Но и те, и другие «фрейлейн» ориентировались преимущественно на небогатых горожан – студентов, мелких торговцев и чиновников. Знатные господа предпочитали полную конфиденциальность и максимальные удобства – это им и обеспечивали так называемые «закрытые дома». Самые шикарные из таких «домов» имели международную репутацию, тем более что и работали здесь девушки чуть ли не всех национальностей Европы – начиная от итальянок и кончая польками. Гостиные были обставлены не с мнимой, а с подлинной роскошью, и в этих гостиных не вечно пьяный тапер дребезжал на старом пианино, а играли небольшие высокопрофессиональные оркестры. Здесь для посетителей имелись отдельные кабинеты, лучшие сорта вин, зеркальные комнаты, которые позволяли подглядывать за другими посетителями, а то и тайные лестницы, которыми пользовались представители императорского двора. Короче говоря, хозяева таких заведений стремились всеми возможньши способами разжигать и утолять страсти своих богатых клиентов, не нанося ущерба их безупречной репутации.

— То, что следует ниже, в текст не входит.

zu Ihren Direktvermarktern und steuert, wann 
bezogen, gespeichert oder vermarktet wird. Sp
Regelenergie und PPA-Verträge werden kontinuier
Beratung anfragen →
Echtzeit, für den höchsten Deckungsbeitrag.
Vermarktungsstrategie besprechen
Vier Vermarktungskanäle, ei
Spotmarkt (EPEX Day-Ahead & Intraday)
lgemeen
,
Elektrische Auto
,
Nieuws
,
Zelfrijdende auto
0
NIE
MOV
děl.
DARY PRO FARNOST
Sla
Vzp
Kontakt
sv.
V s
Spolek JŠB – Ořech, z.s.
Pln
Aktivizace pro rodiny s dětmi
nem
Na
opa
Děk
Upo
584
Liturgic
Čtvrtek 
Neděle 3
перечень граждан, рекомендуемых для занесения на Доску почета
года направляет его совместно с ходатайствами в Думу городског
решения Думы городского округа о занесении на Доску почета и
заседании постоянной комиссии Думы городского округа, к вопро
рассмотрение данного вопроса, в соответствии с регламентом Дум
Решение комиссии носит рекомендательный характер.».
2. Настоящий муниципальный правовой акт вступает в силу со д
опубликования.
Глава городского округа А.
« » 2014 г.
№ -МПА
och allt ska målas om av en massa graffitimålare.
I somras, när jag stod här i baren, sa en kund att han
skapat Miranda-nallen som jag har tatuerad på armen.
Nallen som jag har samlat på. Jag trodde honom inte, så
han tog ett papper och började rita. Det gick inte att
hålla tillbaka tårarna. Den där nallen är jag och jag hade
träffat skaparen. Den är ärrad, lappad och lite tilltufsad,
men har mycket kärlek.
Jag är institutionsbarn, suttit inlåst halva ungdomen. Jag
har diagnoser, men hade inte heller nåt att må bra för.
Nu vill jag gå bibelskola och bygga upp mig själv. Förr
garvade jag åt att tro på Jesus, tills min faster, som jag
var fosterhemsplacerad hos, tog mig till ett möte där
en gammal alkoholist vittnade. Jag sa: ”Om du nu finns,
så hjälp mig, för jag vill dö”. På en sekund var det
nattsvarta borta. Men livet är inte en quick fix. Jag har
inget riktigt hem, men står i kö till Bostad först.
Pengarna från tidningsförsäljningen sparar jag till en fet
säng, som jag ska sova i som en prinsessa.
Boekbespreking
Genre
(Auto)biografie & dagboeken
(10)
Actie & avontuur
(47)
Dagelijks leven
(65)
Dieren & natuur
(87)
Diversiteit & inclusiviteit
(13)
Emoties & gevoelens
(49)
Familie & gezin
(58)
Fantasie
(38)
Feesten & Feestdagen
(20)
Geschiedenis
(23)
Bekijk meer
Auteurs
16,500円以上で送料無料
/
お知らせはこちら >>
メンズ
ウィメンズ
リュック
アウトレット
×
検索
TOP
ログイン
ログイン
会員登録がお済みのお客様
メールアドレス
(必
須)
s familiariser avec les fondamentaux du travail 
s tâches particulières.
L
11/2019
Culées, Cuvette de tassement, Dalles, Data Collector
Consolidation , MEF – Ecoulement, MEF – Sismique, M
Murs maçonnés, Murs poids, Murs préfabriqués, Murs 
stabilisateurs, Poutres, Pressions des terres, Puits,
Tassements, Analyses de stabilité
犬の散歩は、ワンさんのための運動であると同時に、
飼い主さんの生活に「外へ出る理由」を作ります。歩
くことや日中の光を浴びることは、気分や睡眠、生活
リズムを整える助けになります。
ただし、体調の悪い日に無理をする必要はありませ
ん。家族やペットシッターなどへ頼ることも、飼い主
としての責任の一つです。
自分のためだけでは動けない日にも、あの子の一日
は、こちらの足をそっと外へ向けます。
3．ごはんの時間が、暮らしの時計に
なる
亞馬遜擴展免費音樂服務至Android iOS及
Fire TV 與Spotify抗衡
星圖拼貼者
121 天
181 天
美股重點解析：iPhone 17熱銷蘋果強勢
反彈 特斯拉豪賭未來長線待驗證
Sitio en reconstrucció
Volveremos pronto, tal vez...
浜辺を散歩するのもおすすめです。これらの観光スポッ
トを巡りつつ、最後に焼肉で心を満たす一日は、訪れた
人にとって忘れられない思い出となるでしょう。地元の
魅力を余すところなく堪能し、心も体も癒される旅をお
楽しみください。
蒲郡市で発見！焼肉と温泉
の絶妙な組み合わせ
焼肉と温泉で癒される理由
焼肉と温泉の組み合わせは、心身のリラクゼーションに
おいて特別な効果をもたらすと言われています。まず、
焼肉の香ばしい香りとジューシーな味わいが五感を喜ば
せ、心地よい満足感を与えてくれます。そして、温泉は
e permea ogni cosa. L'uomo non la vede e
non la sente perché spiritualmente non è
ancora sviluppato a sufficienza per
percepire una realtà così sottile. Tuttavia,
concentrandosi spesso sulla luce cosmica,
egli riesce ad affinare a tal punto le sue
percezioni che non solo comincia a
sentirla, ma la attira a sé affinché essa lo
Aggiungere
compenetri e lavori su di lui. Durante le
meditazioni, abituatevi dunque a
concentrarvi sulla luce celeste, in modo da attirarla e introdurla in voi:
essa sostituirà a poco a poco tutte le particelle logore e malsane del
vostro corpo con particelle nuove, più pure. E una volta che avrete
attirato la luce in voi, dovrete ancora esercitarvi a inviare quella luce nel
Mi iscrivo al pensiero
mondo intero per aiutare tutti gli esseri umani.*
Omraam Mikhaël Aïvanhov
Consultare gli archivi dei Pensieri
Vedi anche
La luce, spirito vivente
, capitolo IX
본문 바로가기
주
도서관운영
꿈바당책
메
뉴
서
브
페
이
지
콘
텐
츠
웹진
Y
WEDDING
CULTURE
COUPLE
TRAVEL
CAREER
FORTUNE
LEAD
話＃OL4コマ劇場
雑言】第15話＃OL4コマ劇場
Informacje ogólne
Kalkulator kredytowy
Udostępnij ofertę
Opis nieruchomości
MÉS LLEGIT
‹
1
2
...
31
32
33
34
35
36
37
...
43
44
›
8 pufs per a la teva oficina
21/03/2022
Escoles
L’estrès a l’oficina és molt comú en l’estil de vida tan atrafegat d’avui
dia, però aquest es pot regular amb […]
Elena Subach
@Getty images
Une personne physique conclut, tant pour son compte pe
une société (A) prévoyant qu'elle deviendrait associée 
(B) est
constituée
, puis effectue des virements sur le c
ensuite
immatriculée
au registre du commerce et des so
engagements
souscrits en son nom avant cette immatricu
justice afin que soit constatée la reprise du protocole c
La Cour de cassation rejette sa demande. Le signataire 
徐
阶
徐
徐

Бордель фрау Брюкке относился к разряду самых дорогих, а потому и самых закрытых. Но именно сюда корнет Хартвиг пригласил своих друзей – майора Шмидта и лейтенанта Фихтера для проведения «мальчишника». Юный корнет, которому удалось добиться согласия хорошенькой графини Хаммерсфильд на брак с ним спустя всего месяц после гибели ее жениха князя Штритроттера, чувствовал себя хозяином жизни – он был пьян, весел и сорил деньгами, заказав для себя и своих приятелей отдельный кабинет и отобрав трех лучших девушек, которые, по требованию присутствующих, были наряжены в различные одежды, специально хранившиеся для подобного случая.
Майор Шмидт, верный своей склонности к танцовщицам кабаре, держал на коленях миниатюрную, пухленькую и очень симпатичную чешку лет восемнадцати, по имени Милена, одетую в костюм балерины. Она непрерывно лепетала какую-то чушь, дергала майора за усы, называя его «дядей», и, болтая толстыми ножками, требовала шампанского.